• ASSIGNED TASK
Output the full set of records exactly.

═════ EXCERPTED RECORDS

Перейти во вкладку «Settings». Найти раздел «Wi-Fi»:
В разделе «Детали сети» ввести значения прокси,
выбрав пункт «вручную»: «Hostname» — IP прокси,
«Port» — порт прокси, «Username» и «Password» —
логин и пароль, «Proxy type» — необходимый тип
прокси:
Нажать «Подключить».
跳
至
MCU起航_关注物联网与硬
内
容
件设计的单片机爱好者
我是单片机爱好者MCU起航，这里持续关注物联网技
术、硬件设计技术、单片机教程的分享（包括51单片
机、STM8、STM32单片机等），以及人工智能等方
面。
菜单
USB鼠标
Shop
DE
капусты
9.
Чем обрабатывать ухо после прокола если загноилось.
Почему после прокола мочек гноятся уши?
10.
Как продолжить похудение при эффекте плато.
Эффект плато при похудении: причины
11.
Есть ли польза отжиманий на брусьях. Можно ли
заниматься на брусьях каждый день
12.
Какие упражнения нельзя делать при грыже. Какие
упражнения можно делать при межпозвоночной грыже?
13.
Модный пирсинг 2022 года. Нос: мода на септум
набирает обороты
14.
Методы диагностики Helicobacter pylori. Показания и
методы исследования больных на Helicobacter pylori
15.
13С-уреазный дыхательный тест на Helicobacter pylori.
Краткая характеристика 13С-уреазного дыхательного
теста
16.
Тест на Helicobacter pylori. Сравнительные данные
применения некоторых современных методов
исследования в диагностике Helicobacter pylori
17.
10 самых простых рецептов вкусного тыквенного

══════════

• ANSWER
Перейти во вкладку «Settings». Найти раздел «Wi-Fi»:
В разделе «Детали сети» ввести значения прокси,
выбрав пункт «вручную»: «Hostname» — IP прокси,
«Port» — порт прокси, «Username» и «Password» —
логин и пароль, «Proxy type» — необходимый тип
прокси:
Нажать «Подключить».
跳
至
MCU起航_关注物联网与硬
内
容
件设计的单片机爱好者
我是单片机爱好者MCU起航，这里持续关注物联网技
术、硬件设计技术、单片机教程的分享（包括51单片
机、STM8、STM32单片机等），以及人工智能等方
面。
菜单
USB鼠标
Shop
DE
капусты
9.
Чем обрабатывать ухо после прокола если загноилось.
Почему после прокола мочек гноятся уши?
10.
Как продолжить похудение при эффекте плато.
Эффект плато при похудении: причины
11.
Есть ли польза отжиманий на брусьях. Можно ли
заниматься на брусьях каждый день
12.
Какие упражнения нельзя делать при грыже. Какие
упражнения можно делать при межпозвоночной грыже?
13.
Модный пирсинг 2022 года. Нос: мода на септум
набирает обороты
14.
Методы диагностики Helicobacter pylori. Показания и
методы исследования больных на Helicobacter pylori
15.
13С-уреазный дыхательный тест на Helicobacter pylori.
Краткая характеристика 13С-уреазного дыхательного
теста
16.
Тест на Helicobacter pylori. Сравнительные данные
применения некоторых современных методов
исследования в диагностике Helicobacter pylori
17.
10 самых простых рецептов вкусного тыквенного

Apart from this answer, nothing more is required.